What is required » Nothing outside the range below should be printed. Output exactly the lines from the line with "elements will slow" to the line with "recently made his LM P2 debut.", both included.

Data to use Start Marker

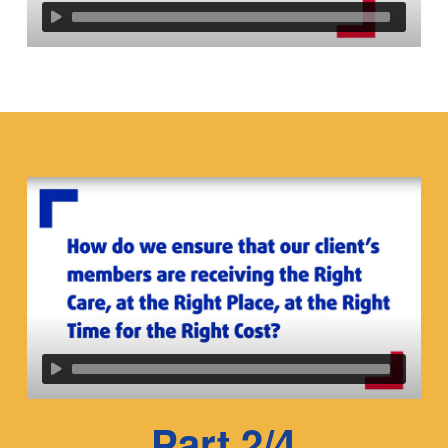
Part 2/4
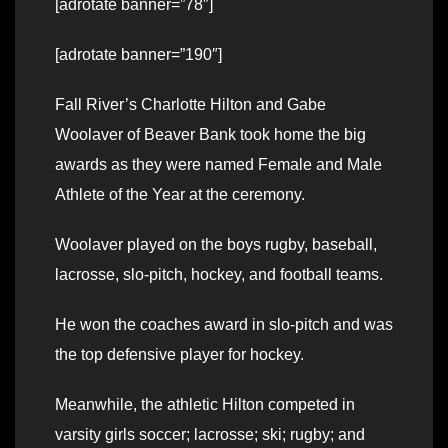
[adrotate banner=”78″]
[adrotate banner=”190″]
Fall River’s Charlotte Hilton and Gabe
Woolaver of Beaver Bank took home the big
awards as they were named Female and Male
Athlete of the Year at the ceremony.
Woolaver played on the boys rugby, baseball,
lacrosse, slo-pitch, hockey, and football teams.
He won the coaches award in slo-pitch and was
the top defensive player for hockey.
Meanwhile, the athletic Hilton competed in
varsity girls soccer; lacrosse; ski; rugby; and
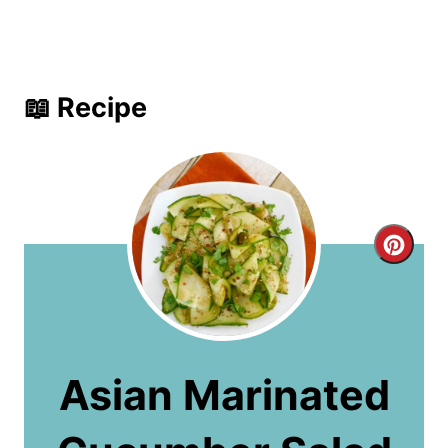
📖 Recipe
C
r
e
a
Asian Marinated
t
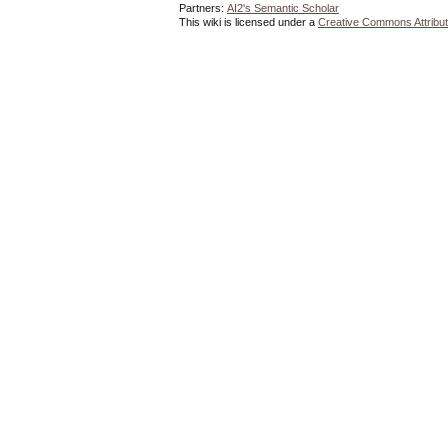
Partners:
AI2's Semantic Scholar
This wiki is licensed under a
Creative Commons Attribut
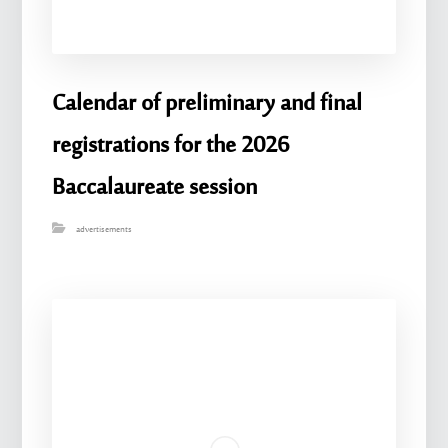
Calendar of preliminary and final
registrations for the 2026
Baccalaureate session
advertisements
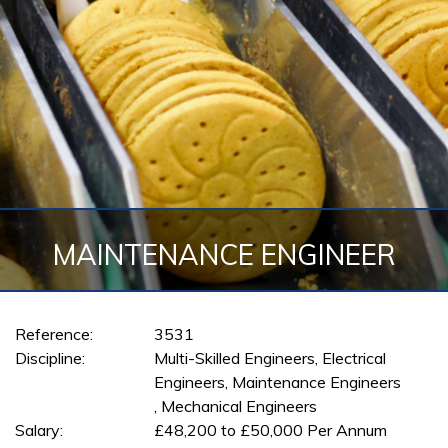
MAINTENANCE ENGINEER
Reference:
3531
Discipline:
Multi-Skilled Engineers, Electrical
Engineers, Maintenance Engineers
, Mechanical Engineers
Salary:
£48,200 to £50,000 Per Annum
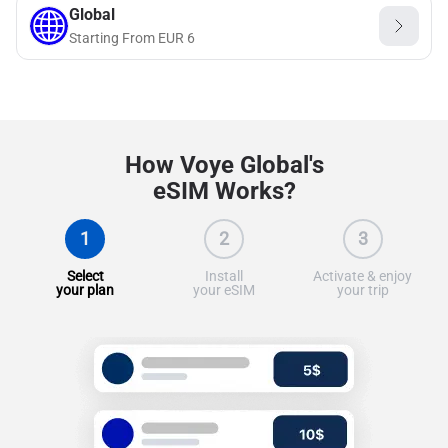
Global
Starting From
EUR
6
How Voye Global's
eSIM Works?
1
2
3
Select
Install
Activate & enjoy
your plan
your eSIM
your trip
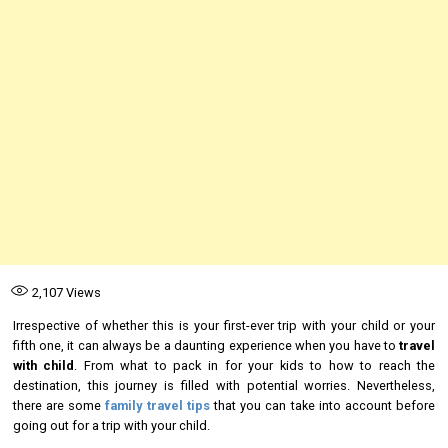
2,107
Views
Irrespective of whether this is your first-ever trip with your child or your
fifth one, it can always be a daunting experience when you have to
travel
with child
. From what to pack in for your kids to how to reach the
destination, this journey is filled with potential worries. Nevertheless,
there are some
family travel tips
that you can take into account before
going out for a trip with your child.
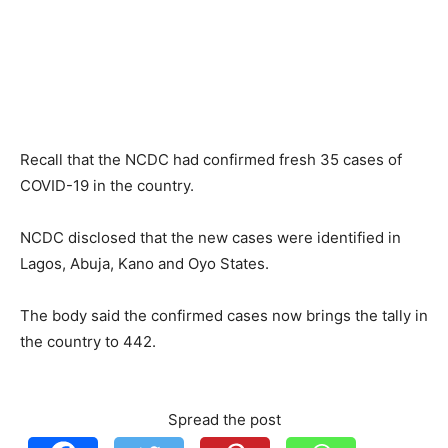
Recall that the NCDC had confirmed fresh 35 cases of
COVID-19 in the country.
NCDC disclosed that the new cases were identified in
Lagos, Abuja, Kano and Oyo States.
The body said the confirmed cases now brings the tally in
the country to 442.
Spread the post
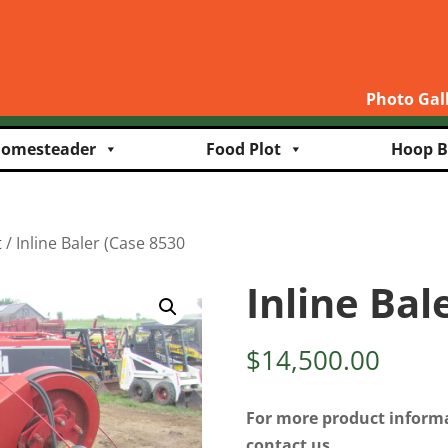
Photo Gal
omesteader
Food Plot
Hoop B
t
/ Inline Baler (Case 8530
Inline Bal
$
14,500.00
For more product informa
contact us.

Data to use End Marker
Data to use Start Marker

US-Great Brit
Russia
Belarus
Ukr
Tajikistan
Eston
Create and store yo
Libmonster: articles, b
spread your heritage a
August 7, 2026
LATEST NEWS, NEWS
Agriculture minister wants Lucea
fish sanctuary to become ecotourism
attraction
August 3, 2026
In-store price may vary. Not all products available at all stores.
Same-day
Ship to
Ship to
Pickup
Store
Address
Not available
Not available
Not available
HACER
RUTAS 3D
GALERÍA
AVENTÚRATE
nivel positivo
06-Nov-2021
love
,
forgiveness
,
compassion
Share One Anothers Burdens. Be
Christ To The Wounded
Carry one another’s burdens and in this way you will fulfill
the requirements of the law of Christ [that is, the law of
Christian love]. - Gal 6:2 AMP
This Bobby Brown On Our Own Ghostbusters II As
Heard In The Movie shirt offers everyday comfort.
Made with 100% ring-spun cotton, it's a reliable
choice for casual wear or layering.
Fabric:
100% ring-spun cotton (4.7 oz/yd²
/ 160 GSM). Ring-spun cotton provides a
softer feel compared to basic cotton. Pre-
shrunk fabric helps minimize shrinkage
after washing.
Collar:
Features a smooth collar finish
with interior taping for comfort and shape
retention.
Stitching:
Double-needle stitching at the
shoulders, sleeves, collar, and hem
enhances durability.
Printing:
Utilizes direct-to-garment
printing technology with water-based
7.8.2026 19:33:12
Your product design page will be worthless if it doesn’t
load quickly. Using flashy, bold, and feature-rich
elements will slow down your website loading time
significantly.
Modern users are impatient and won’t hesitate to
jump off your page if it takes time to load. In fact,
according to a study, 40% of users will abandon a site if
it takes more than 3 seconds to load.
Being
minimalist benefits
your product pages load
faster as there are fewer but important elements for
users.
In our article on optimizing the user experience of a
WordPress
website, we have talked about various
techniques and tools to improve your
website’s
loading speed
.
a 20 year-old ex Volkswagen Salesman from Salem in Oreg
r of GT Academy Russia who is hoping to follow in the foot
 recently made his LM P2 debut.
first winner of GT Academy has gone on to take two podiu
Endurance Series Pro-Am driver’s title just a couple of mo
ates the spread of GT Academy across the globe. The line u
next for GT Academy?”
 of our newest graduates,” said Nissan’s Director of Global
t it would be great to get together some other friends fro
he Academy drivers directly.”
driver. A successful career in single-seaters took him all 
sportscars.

Data to use End Marker

Solution for this problem »
elements will slow down your website loading time
significantly.
Modern users are impatient and won’t hesitate to
jump off your page if it takes time to load. In fact,
according to a study, 40% of users will abandon a site if
it takes more than 3 seconds to load.
Being
minimalist benefits
your product pages load
faster as there are fewer but important elements for
users.
In our article on optimizing the user experience of a
WordPress
website, we have talked about various
techniques and tools to improve your
website’s
loading speed
.
a 20 year-old ex Volkswagen Salesman from Salem in Oreg
r of GT Academy Russia who is hoping to follow in the foot
 recently made his LM P2 debut.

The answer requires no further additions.